The military is seeing an uptick in issues its families face regarding their quality of life and finances after the Defense Department extended its stop move order until June 30.

Initial problems from the original order, which started in March and was supposed to conclude in May, seemed to dissipate as the military services provided aid and families began to adjust. However, new data from the Blue Star Families Pain Points Survey shows a latent rise in military families paying for housing in two or more places and families losing childcare.

“What we are seeing is an immediate reaction to the stop move order extension,” said Jenny Akin, senior evaluation manager at Blue Star Families. “Families are canceling home purchases, losing earnest money and now they’re moving from Airbnb to Airbnb, which is more than a mortgage. They’re having to pay above their per diem.”

The newest numbers are even starker than the polling originally released at the beginning of the initial stop movement order.

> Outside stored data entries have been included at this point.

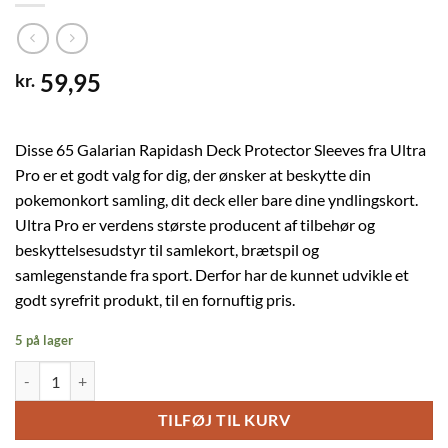
59,95
kr.
Disse 65 Galarian Rapidash Deck Protector Sleeves fra Ultra
Pro er et godt valg for dig, der ønsker at beskytte din
pokemonkort samling, dit deck eller bare dine yndlingskort.
Ultra Pro er verdens største producent af tilbehør og
beskyttelsesudstyr til samlekort, brætspil og
samlegenstande fra sport. Derfor har de kunnet udvikle et
godt syrefrit produkt, til en fornuftig pris.
5 på lager
Galarian Rapidash Deck Protector Sleeves 65 stk. top-loading (66x91m
TILFØJ TIL KURV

Thirty-two percent of families say they have or will pay for housing in two areas over the next 60 days. That’s up from 20% when the first stop move order was put into effect.

Additionally, 7% of families have been displaced due to delayed permanent changes of station. That’s up from 3% over the last three weeks. That number peaked directly after the first stop move order was announced in mid-March at 10%.

There has also been an increase in the number of families paying unexpected out-of-pocket expenses as a result of rescheduling moves. That number is up to 21% after settling down to 16% from a peak of 27% back in March.

“I think most people are still trying to wrap their heads around what the stop movement really is,” Akin said. You’re seeing notionally people are not able to fully understand how to handle the crisis or they thought it would be over by now.”

Akin said the military talked about extending the stop move order, but didn’t give a hard deadline on when the announcement would come. As a result, families continued with their original PCS place.

“I think there were families who did not anticipate it going all through June, who really did expect to move,” Akin said.

There are also longer-term impacts causing issues. She said the 32% number is likely to come down once issues get sorted out and the Defense Department can signal more stability with policies.

“There are renters defaulting on payments, families delaying putting their home on the market or having a buyer back out,” Akin said.

Childcare woes

Another concerning number popping up in the latest survey is the number of essential employees still operating without childcare. According to the survey, 19% of essential service members and 20% of essential civilians do not have adequate childcare.

“What’s not covered is if one partner is mission essential and the other is not,” Akin said. “Those families in particular are having a very difficult time finding childcare.”

Helen Roadarmel, Army program manager for child, youth and school services, told Federal News Network that the service is providing childcare for 1,900 children with parents who are essential workers.

Throughout the coronavirus crisis, childcare issues have become an increasing problem. About 30% of military families had lost access to their normal childcare provider in March. That has risen to 54%. Some families are forced to continue paying childcare services to retain their spots, especially in civilian run childcare centers.